File under: development, go, golang, tagdb, boltdb, benchmarking, optimisation

blog / Random Access Madness

Tracking down bad random access patterns in a disk database

TagDB uses BoltDB for its disk storage. BoltDB is a key-value database that provides fast read access with lots of features that I want, like the ability to iterate over keys and even indexes on keys. However, it clearly wasn't designed for the kind of work TagDB does. In my initial tests with a couple of records, BoltDB worked nicely. Then I threw a lot of records at it, and things started going less nice.

Looking at the logs, I discovered that we're only storing around 8 records per second. True, this is on my weak dev machine, but that's still much too low for a system where I want to store 1000s of records per second. Worse, as the number of tags grows, the performance rapidly gets much worse. What's going on?

2015/03/02 14:48:31 Storing record with  8  tags
2015/03/02 14:48:31 Storing record with  8  tags
2015/03/02 14:48:31 Storing record with  8  tags
2015/03/02 14:48:31 Storing record with  8  tags
2015/03/02 14:48:31 Storing record with  8  tags
2015/03/02 14:48:31 Storing record with  8  tags
2015/03/02 14:48:31 Storing record with  8  tags
2015/03/02 14:48:33 Storing record with  10  tags
2015/03/02 14:48:33 Storing record with  11  tags
2015/03/02 14:48:34 Storing record with  10  tags
2015/03/02 14:48:35 Storing record with  14  tags
minutes:21
get/create_symbol_cache_hit:8155
get/create_symbol_cache_miss:1671 
symbol_cache_miss:3060 

string_cache_hit:928 
string_cache_miss:392

tag_cache_hit:15779 
tag_cache_miss:587

database_searches:801 
records_fetched:99283
record_cache_hit:99283

boltdb_update:2190 
boltdb_put:11762 
boltdb_view:4039

It's good advice to collect statistics. In this case however, the statistics aren't telling us much. The caches are all working well, nothing seems particularly wrong. Let's look at the system monitor and..

We see this: alt text

Wow. The response time has blown out to 3 seconds. Starting a new desktop program confirms this, the disk system is working terribly badly. Clearly TagDB is putting the the disk under terrible load.

Or not {{% thumbnail src="/blog/light_system_load.png" %}}

What's going on? The CPU is quiet, so we're not being overwhelmed processing data. The memory use is tiny. And so is the disk use. The problem is a combination of random access seeking, and constant syncing. BoltDB is a good conscientious database that takes care of your data. It uses copy-on-write to allow simultaneous read/write access. It syncs updates to disks carefully. It takes care to do the right thing. When we combine BoltDB with randomly updating thousands of keys per second, as we do in TagDB, we hit BotlDB with the absolutely worst possible access pattern - we force it to update most of its database store over and over again, causing it to write back most of the database each update. And then sync it. Whoops. BoltDB performs superbly when we query it, but the price we pay is slow updates. Since we do a lot of updates in a short space of time, we are triggering the worst possible performance from BoltDB.

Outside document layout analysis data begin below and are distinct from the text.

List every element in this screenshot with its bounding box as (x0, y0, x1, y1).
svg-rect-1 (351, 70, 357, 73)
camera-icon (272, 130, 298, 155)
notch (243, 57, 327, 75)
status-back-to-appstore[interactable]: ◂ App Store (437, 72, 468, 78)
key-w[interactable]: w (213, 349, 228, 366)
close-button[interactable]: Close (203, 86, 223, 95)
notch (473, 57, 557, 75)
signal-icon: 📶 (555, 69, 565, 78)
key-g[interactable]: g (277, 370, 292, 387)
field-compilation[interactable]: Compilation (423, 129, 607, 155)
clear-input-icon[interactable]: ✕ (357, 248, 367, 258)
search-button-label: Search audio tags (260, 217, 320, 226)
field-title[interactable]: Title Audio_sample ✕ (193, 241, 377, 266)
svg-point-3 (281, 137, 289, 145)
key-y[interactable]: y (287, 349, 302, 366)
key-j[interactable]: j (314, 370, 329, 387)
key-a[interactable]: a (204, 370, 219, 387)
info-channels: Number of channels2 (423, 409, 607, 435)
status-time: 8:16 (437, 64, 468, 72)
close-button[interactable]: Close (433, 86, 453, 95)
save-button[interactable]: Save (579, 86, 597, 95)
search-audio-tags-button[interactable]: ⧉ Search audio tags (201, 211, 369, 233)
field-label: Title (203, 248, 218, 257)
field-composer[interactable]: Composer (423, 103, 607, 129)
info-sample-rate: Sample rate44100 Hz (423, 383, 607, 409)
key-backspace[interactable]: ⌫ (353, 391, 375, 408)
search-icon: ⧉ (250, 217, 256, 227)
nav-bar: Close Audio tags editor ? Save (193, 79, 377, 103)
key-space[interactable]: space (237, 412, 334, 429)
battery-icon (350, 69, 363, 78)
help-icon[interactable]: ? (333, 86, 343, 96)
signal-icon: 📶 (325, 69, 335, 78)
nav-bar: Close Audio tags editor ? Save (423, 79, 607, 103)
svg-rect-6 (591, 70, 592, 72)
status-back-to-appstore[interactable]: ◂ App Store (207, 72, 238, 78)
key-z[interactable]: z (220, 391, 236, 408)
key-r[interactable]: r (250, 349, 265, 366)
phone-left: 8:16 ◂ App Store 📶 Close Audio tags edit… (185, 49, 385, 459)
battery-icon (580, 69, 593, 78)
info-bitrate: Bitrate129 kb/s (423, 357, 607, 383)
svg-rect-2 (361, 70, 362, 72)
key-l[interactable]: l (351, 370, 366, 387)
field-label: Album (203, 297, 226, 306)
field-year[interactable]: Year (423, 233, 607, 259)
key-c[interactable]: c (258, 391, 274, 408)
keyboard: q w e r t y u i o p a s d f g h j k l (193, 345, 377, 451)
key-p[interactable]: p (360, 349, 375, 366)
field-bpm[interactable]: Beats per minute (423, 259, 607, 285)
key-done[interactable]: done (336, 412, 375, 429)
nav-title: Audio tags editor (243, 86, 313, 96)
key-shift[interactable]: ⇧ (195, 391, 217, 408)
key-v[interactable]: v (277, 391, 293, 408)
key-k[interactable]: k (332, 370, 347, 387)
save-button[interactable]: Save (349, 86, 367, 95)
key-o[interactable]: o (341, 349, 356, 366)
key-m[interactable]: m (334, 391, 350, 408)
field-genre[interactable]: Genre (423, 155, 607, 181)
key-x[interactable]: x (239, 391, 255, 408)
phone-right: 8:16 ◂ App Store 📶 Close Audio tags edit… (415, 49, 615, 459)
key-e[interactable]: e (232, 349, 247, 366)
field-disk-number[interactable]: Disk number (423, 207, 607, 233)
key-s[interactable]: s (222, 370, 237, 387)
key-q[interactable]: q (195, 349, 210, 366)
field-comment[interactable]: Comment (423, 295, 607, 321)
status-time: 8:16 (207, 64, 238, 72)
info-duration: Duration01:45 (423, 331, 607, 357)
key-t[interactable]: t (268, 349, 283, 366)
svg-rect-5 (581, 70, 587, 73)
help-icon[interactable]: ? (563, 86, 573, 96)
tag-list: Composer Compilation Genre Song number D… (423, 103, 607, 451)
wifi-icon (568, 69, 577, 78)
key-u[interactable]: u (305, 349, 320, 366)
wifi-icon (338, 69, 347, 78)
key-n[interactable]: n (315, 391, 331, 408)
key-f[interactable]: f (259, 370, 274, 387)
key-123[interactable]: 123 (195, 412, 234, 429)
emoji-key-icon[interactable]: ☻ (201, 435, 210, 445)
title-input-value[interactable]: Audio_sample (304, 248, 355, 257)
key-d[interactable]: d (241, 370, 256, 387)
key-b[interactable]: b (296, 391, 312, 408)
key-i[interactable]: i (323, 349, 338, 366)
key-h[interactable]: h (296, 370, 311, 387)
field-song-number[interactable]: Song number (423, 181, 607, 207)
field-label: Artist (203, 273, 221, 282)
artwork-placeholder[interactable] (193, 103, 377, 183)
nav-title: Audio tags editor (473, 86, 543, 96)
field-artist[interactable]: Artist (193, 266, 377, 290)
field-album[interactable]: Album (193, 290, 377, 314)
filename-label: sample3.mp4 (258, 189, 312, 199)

To see what my dev machine could handle, if we used different access patterns, I wrote some quick routines to dump out the memory silos and reload them. The dump is just opening a file, then a standard write to the filehandle. No tricks, just gigabytes of serialised data structures. This isn't a realistic approach to data storage, but it does give us a nice way to save the memory silos to disk during a server restart.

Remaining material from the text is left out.